Records from a data source
-.-.-

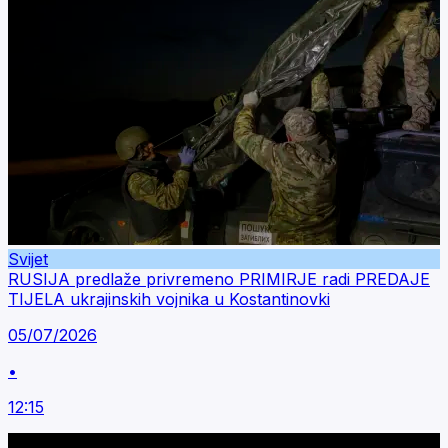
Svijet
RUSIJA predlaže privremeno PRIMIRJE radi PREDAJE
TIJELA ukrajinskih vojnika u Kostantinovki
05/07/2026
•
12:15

-.-.-

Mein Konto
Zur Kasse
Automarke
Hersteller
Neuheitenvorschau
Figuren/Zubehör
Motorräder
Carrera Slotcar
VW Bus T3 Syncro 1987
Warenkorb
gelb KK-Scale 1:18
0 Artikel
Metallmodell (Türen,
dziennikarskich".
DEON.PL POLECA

-.-.-

Instructions to follow: Every line above from the line with "VW Bus T3 Syncro 1987" to the line with "DEON.PL POLECA", inclusive, must be returned exactly; no other line belongs in the reply.

Task solution:
VW Bus T3 Syncro 1987
Warenkorb
gelb KK-Scale 1:18
0 Artikel
Metallmodell (Türen,
dziennikarskich".
DEON.PL POLECA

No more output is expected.